Tumbado en la cama, noté que mi cuerpo me sobraba, como si renunciara a él. Estaba agitado, me molestaban las sábanas, el camisón. Me revolvía en el lecho incómodo, con la sensación de querer salir de un cascarón, de renunciar a mi cuerpo. Sentía como si la piel fuera una coraza, una larva gigante. En el interior, algo comenzaba a moverse con la intención de desprenderse. A la vez, mi cuerpo físico volvió a sentir una presión en el pecho, más aguda que la anterior. Un claro síntoma que revelaba que otro infarto llegaba. Avisé a la médico como me lo había pedido si notaba un empeoramiento y se puso en marcha el protocolo para operar.
La doctora me ofreció la oportunidad de llamar a casa en los momentos previos a la intervención. Hablé con la persona que en ese momento era mi mujer. Horas antes ya le había avisado de que me quedaba en observación una noche, y que al día siguiente me harían una prueba de esfuerzo, sin decirle que me ingresaban en la UVI.

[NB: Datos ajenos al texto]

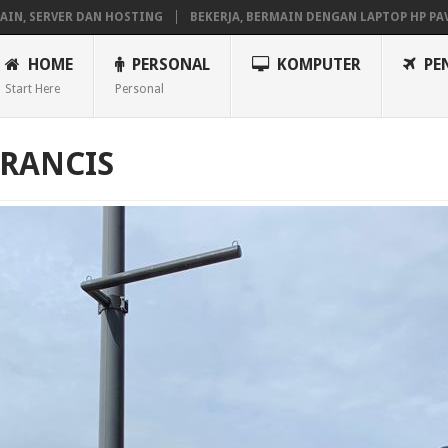
SERVER DAN HOSTING
BEKERJA, BERMAIN DENGAN LAPTOP HP PAVILIO
HOME
PERSONAL
KOMPUTER
PE
Start Here
Personal
ERANCIS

La rapidez con la que mi corazón se deterioraba hizo cambiar el escenario. No había posibilidad de dulcificar un momento de tanta gravedad. En este segundo contacto telefónico le comenté sin tapujos que me iban a operar. Estuvimos unos minutos hablando, nos despedimos y ya en ese momento percibí como mi alma comenzaba a desprenderse poco a poco de mi cuerpo, mientras me trasladaban al quirófano.
Me sacaron del box. El equipo de facultativos iba conmigo. Durante el recorrido fui alentado y ayudado, para comenzar el viaje hacia el otro lado, por las almas de la propia médico, una enfermera y una auxiliar. Percibí como mi ser, salía desde mi vientre y se elevaba del cuerpo. Por un momento, mi ser se sitúo en la parte superior de la habitación. Y viví la escena como si de una película se tratara, estaba desvinculado de mi cuerpo, sabía que era yo, pero no importaba. Estaba echado sobre la cama sin que sintiera una especial inquietud, pese a que algo extraordinario comenzaba a experimentar. La médico me llevaba de la mano. Todo el equipo de la UVI nos rodeaba. En ese punto, mi ser pierde la conciencia del cuerpo. Lo dejé de ver, había salido de él, me hice alma.
Comencé a seguir un hilo de plata que me guiaba hacia arriba.